- **Work to complete**:
Return only how many lines in the data include the string "recrutement".

━━━━━━━━

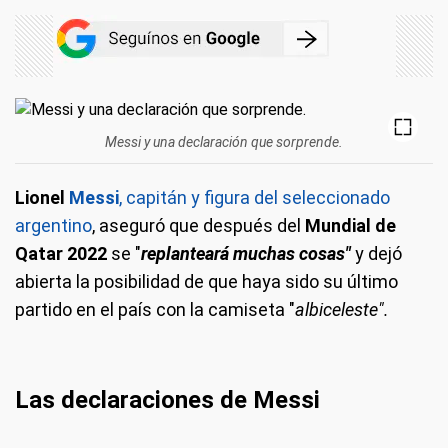
Messi y una declaración que sorprende.
Lionel
Messi
, capitán y figura del seleccionado
argentino
, aseguró que después del
Mundial de
Qatar 2022
se "
replanteará muchas cosas"
y dejó
abierta la posibilidad de que haya sido su último
partido en el país con la camiseta "
albiceleste".
Las declaraciones de Messi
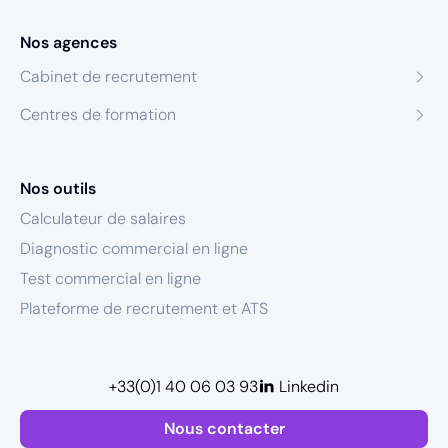
Nos agences
Cabinet de recrutement
Centres de formation
Nos outils
Calculateur de salaires
Diagnostic commercial en ligne
Test commercial en ligne
Plateforme de recrutement et ATS
+33(0)1 40 06 03 93
Linkedin
Nous contacter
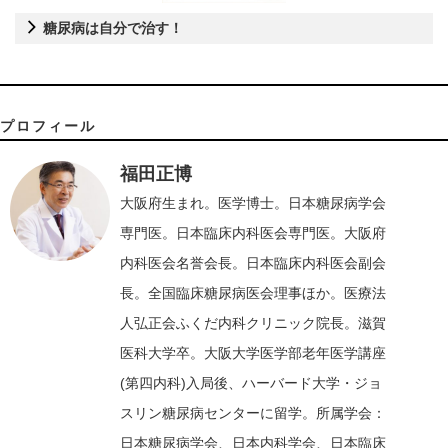
糖尿病は自分で治す！
プロフィール
福田正博
大阪府生まれ。医学博士。日本糖尿病学会
専門医。日本臨床内科医会専門医。大阪府
内科医会名誉会長。日本臨床内科医会副会
長。全国臨床糖尿病医会理事ほか。医療法
人弘正会
ふくだ内科クリニック
院長。滋賀
医科大学卒。大阪大学医学部老年医学講座
(第四内科)入局後、ハーバード大学・ジョ
スリン糖尿病センターに留学。所属学会：
日本糖尿病学会、日本内科学会、日本臨床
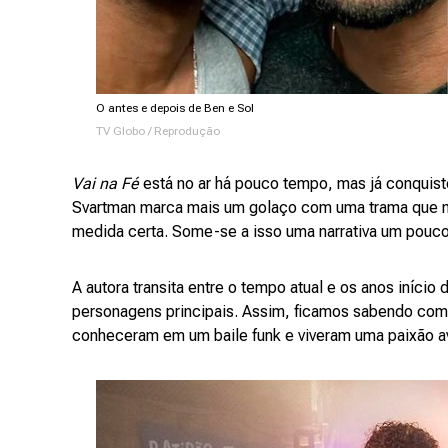
O antes e depois de Ben e Sol
TV Globo / Reprodução
Vai na Fé
está no ar há pouco tempo, mas já conquis
Svartman marca mais um golaço com uma trama que mis
medida certa. Some-se a isso uma narrativa um pouc
A autora transita entre o tempo atual e os anos início
personagens principais. Assim, ficamos sabendo com
conheceram em um baile funk e viveram uma paixão a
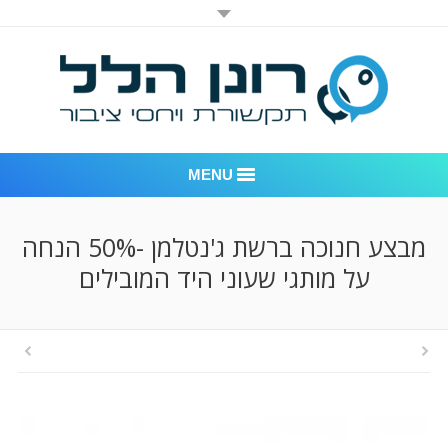
MENU
רונן הלל יחסי ציבור
מבצע חנוכה ברשת ג'נטלמן -50% הנחה
על מותגי שעוני היד המובילים
אודות החברה
דוגמאות לעבודות שביצענו
לקוחות – משרד יחסי ציבור רונן הלל
חדר חדשות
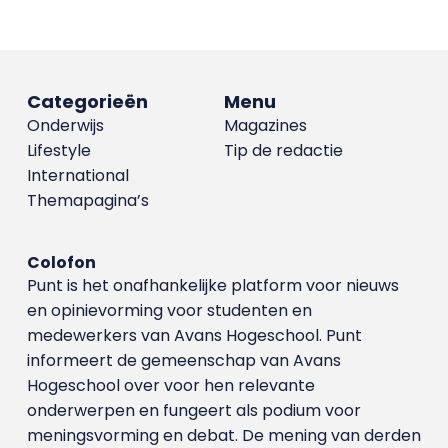
Categorieën
Menu
Onderwijs
Magazines
Lifestyle
Tip de redactie
International
Themapagina’s
Colofon
Punt is het onafhankelijke platform voor nieuws
en opinievorming voor studenten en
medewerkers van Avans Hoge­school. Punt
informeert de gemeenschap van Avans
Hogeschool over voor hen relevante
onderwerpen en fungeert als podium voor
meningsvorming en debat. De mening van derden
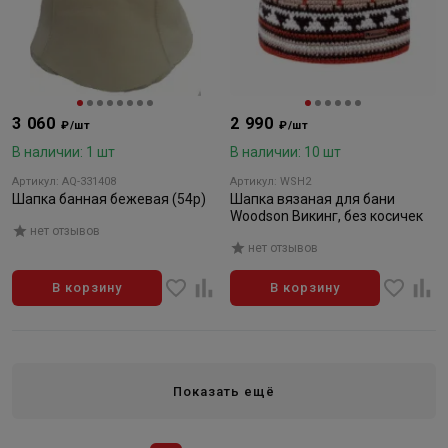
3 060
2 990
₽/шт
₽/шт
В наличии: 1 шт
В наличии: 10 шт
Артикул: AQ-331408
Артикул: WSH2
Шапка банная бежевая (54р)
Шапка вязаная для бани
Woodson Викинг, без косичек
нет отзывов
нет отзывов
В корзину
В корзину
Показать ещё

━━━━━━━━

- **Result for this exercise**:
2